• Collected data

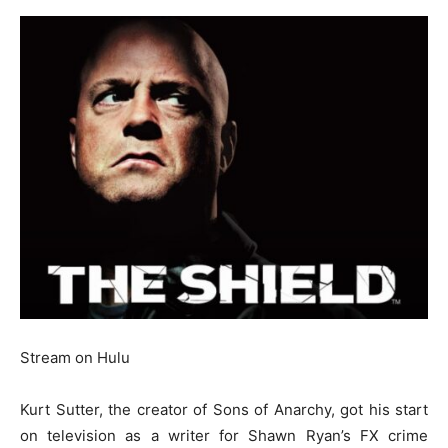
Stream on Hulu
Kurt Sutter, the creator of Sons of Anarchy, got his start
on television as a writer for Shawn Ryan’s FX crime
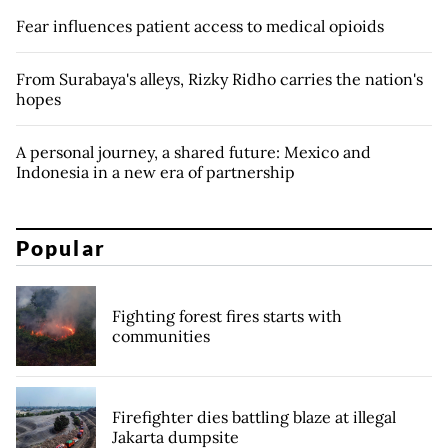
Fear influences patient access to medical opioids
From Surabaya's alleys, Rizky Ridho carries the nation's
hopes
A personal journey, a shared future: Mexico and
Indonesia in a new era of partnership
Popular
Fighting forest fires starts with
communities
Firefighter dies battling blaze at illegal
Jakarta dumpsite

• Exercise description
Should a record include a picture, omit it from your copy and return the rest unchanged.

• Written solution
Stream on Hulu
Kurt Sutter, the creator of Sons of Anarchy, got his start
on television as a writer for Shawn Ryan’s FX crime
Fear influences patient access to medical opioids
From Surabaya's alleys, Rizky Ridho carries the nation's
hopes
A personal journey, a shared future: Mexico and
Indonesia in a new era of partnership
Popular
Fighting forest fires starts with
communities
Firefighter dies battling blaze at illegal
Jakarta dumpsite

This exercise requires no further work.